___ RAW DATA
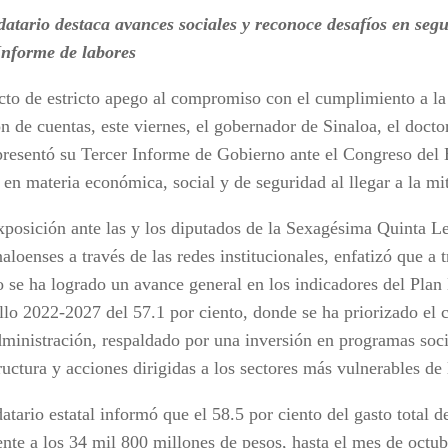
atario destaca avances sociales y reconoce desafíos en segu
Informe de labores
cto de estricto apego al compromiso con el cumplimiento a la 
ón de cuentas, este viernes, el gobernador de Sinaloa, el doc
resentó su Tercer Informe de Gobierno ante el Congreso del 
 en materia económica, social y de seguridad al llegar a la m
xposición ante las y los diputados de la Sexagésima Quinta Leg
naloenses a través de las redes institucionales, enfatizó que a 
 se ha logrado un avance general en los indicadores del Plan 
llo 2022-2027 del 57.1 por ciento, donde se ha priorizado el 
dministración, respaldado por una inversión en programas soci
ructura y acciones dirigidas a los sectores más vulnerables de
tario estatal informó que el 58.5 por ciento del gasto total de
ente a los 34 mil 800 millones de pesos, hasta el mes de octub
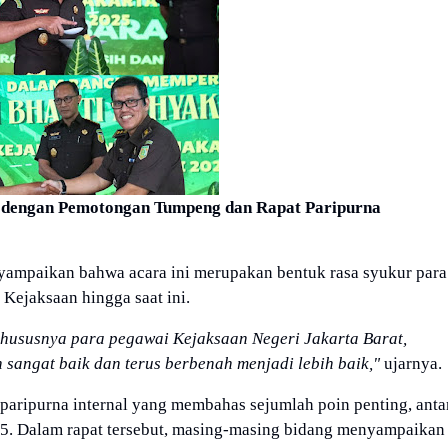
 dengan Pemotongan Tumpeng dan Rapat Paripurna
nyampaikan bahwa acara ini merupakan bentuk rasa syukur para
 Kejaksaan hingga saat ini.
 khususnya para pegawai Kejaksaan Negeri Jakarta Barat,
n sangat baik dan terus berbenah menjadi lebih baik,"
ujarnya.
t paripurna internal yang membahas sejumlah poin penting, anta
025. Dalam rapat tersebut, masing-masing bidang menyampaikan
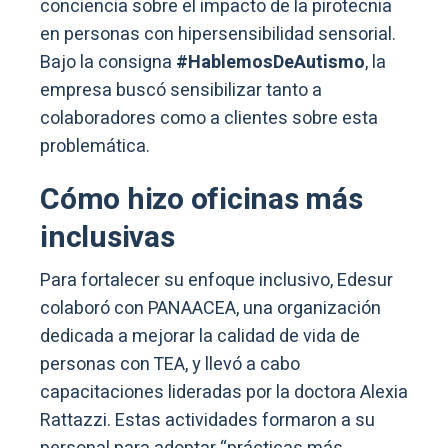
conciencia sobre el impacto de la pirotecnia
en personas con hipersensibilidad sensorial.
Bajo la consigna
#HablemosDeAutismo
, la
empresa buscó sensibilizar tanto a
colaboradores como a clientes sobre esta
problemática.
Cómo hizo oficinas más
inclusivas
Para fortalecer su enfoque inclusivo, Edesur
colaboró con PANAACEA, una organización
dedicada a mejorar la calidad de vida de
personas con TEA, y llevó a cabo
capacitaciones lideradas por la doctora Alexia
Rattazzi. Estas actividades formaron a su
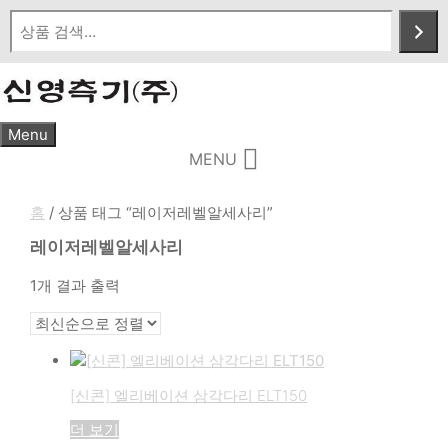
Skip
to
content
Menu
MENU
홈
/ 상품 태그 “레이저레벨알세사리”
레이저레벨알세사리
1개 결과 출력
[신콘] 엘리베이션 삼각다리 ELT150
더 보기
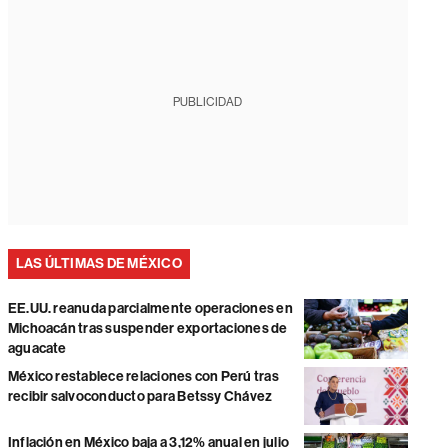
PUBLICIDAD
LAS ÚLTIMAS DE MÉXICO
EE.UU. reanuda parcialmente operaciones en
Michoacán tras suspender exportaciones de
aguacate
México restablece relaciones con Perú tras
recibir salvoconducto para Betssy Chávez
Inflación en México baja a 3,12% anual en julio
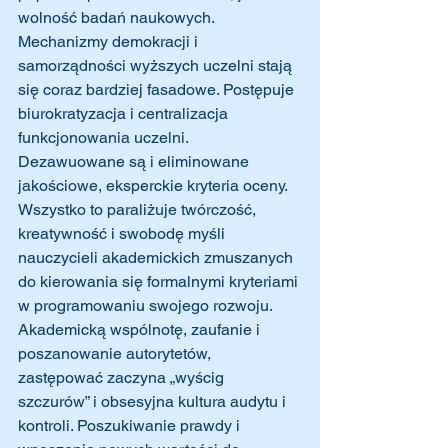
wolność badań naukowych. 
Mechanizmy demokracji i 
samorządności wyższych uczelni stają 
się coraz bardziej fasadowe. Postępuje 
biurokratyzacja i centralizacja 
funkcjonowania uczelni. 
Dezawuowane są i eliminowane 
jakościowe, eksperckie kryteria oceny. 
Wszystko to paraliżuje twórczość, 
kreatywność i swobodę myśli 
nauczycieli akademickich zmuszanych 
do kierowania się formalnymi kryteriami 
w programowaniu swojego rozwoju. 
Akademicką wspólnotę, zaufanie i 
poszanowanie autorytetów, 
zastępować zaczyna „wyścig 
szczurów” i obsesyjna kultura audytu i 
kontroli. Poszukiwanie prawdy i 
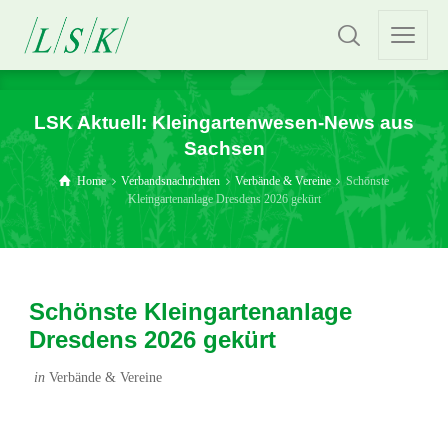
LSK Aktuell: Kleingartenwesen-News aus
Sachsen
Home
Verbandsnachrichten
Verbände & Vereine
Schönste
Kleingartenanlage Dresdens 2026 gekürt
Schönste Kleingartenanlage
Dresdens 2026 gekürt
in
Verbände & Vereine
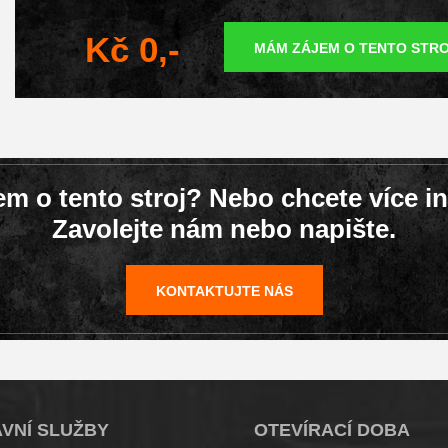
Kč 0,-
MÁM ZÁJEM O TENTO STR
em o tento stroj? Nebo chcete více i
Zavolejte nám nebo napište.
KONTAKTUJTE NÁS
VNÍ SLUŽBY
OTEVÍRACÍ DOBA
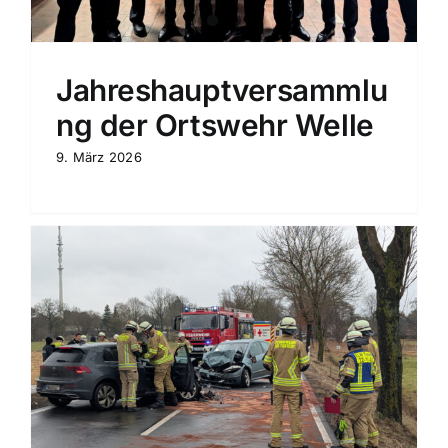
Jahreshauptversammlu
ng der Ortswehr Welle
9. März 2026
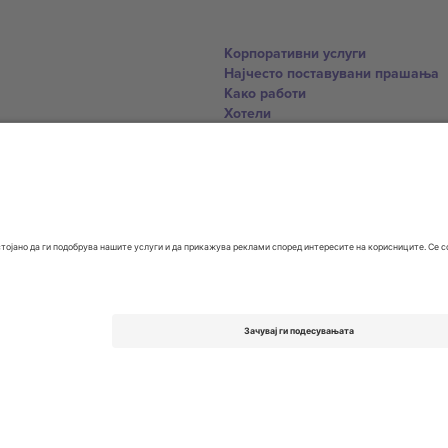
Корпоративни услуги
Најчесто поставувани прашања
Како работи
Хотели
World Cup Hub
Контактирајте нѐ
United Kingdom
167 City Road, London, Greater L
Switzerland
United States
Dorfstrasse 52a, 6390 Engelberg, 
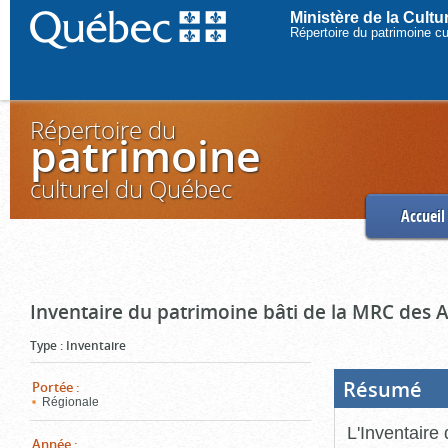
Ministère de la Cult
Répertoire du patrimoine c
Répertoire du
patrimoine
culturel du Québec
Accueil
Inventaire du patrimoine bâti de la MRC des 
Type
:
Inventaire
Résumé
(Boi
Portée
:
ouve
Régionale
cliq
pou
L'Inventaire
ferm
Année
:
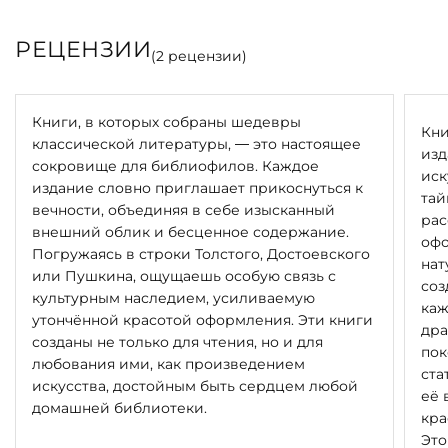
РЕЦЕНЗИИ
(
2
рецензии)
Книги, в которых собраны шедевры
Кни
классической литературы, — это настоящее
изд
сокровище для библиофилов. Каждое
иск
издание словно приглашает прикоснуться к
тай
вечности, объединяя в себе изысканный
рас
внешний облик и бесценное содержание.
офо
Погружаясь в строки Толстого, Достоевского
нат
или Пушкина, ощущаешь особую связь с
соз
культурным наследием, усиливаемую
каж
утончённой красотой оформления. Эти книги
дра
созданы не только для чтения, но и для
пок
любования ими, как произведением
ста
искусства, достойным быть сердцем любой
её 
домашней библиотеки.
кра
Это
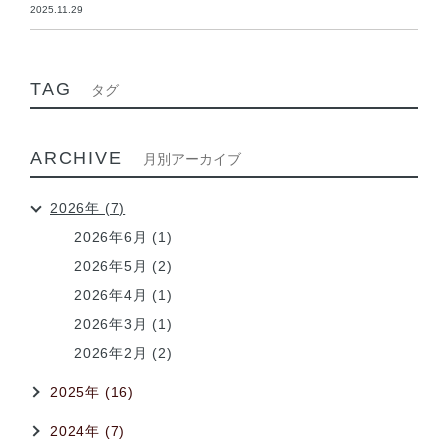
2025.11.29
TAG
タグ
ARCHIVE
月別アーカイブ
2026年 (7)
2026年6月 (1)
2026年5月 (2)
2026年4月 (1)
2026年3月 (1)
2026年2月 (2)
2025年 (16)
2024年 (7)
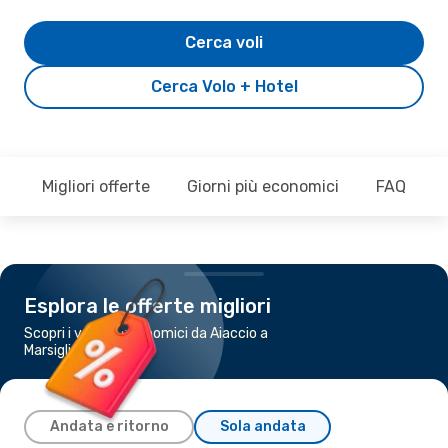
Cerca voli
Cerca Volo + Hotel
Migliori offerte
Giorni più economici
FAQ
Esplora le offerte migliori
Scopri i voli più economici da Aiaccio a
Marsiglia
Andata e ritorno
Sola andata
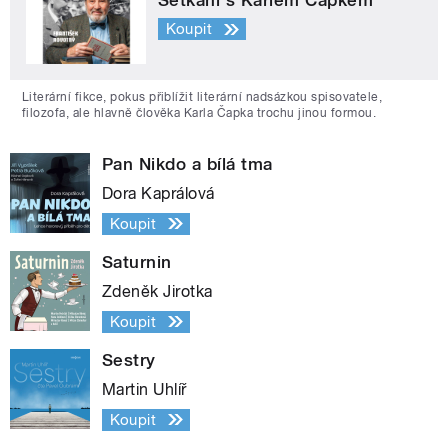
Koupit
Literární fikce, pokus přiblížit literární nadsázkou spisovatele,
filozofa, ale hlavně člověka Karla Čapka trochu jinou formou.
Pan Nikdo a bílá tma
Dora Kaprálová
Koupit
Saturnin
Zdeněk Jirotka
Koupit
Sestry
Martin Uhlíř
Koupit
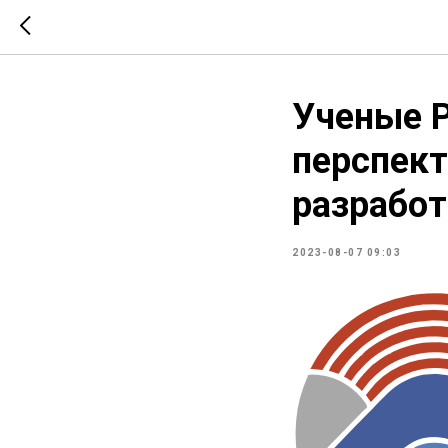
Ученые Р
перспект
разработ
2023-08-07 09:03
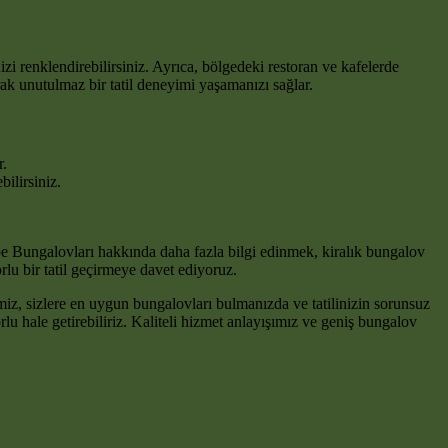
nizi renklendirebilirsiniz. Ayrıca, bölgedeki restoran ve kafelerde
rak unutulmaz bir tatil deneyimi yaşamanızı sağlar.
r.
ilirsiniz.
epe Bungalovları hakkında daha fazla bilgi edinmek, kiralık bungalov
lu bir tatil geçirmeye davet ediyoruz.
iz, sizlere en uygun bungalovları bulmanızda ve tatilinizin sorunsuz
rlu hale getirebiliriz. Kaliteli hizmet anlayışımız ve geniş bungalov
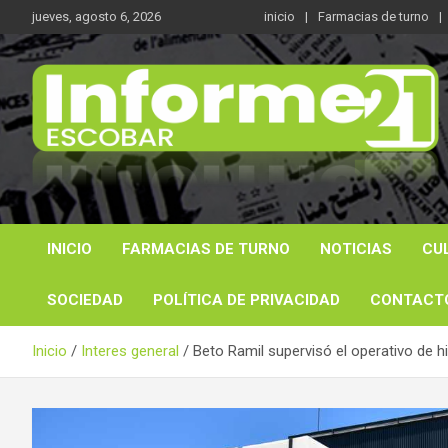
Saltar
jueves, agosto 6, 2026
inicio
Farmacias de turno
al
contenido
Noticas reales
Informe 21
INICIO
FARMACIAS DE TURNO
NOTICIAS
CU
SOCIEDAD
POLÍTICA DE PRIVACIDAD
CONTACT
Inicio
Interes general
Beto Ramil supervisó el operativo de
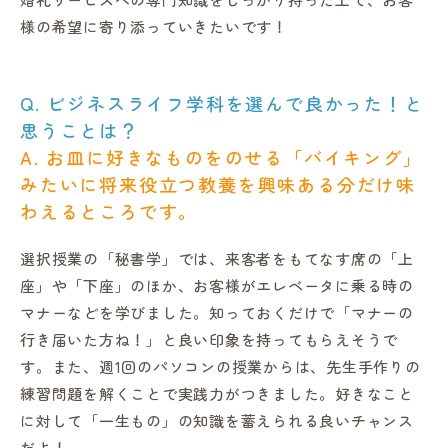
様の希望に寄り添っていきたいです！
Q. ビジネスライフ学科を選んで良かった！と
思うことは？
A. お皿に好きなものをのせる「バイキング」
みたいに将来役立つ教養を興味ある分だけ味
わえるところです
。
選択授業の「秘書学」では、来客者をもてなす席の「上
座」や「下座」のほか、お客様がエレベータに乗る時の
マナーなどを学びました。知っておくだけで「マナーの
行き届いた方ね！」と良い印象を持ってもらえそうで
す。また、週1回のパソコンの授業からは、先生手作りの
練習問題を解くことで実践力がつきました。好きなこと
に対して「一生もの」の知識を蓄えられる良いチャンス
だよ！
______
EXERCISE:
Count the lines in the listing above that contain the string "gekürt", and give only the count.

RESPONSE:
2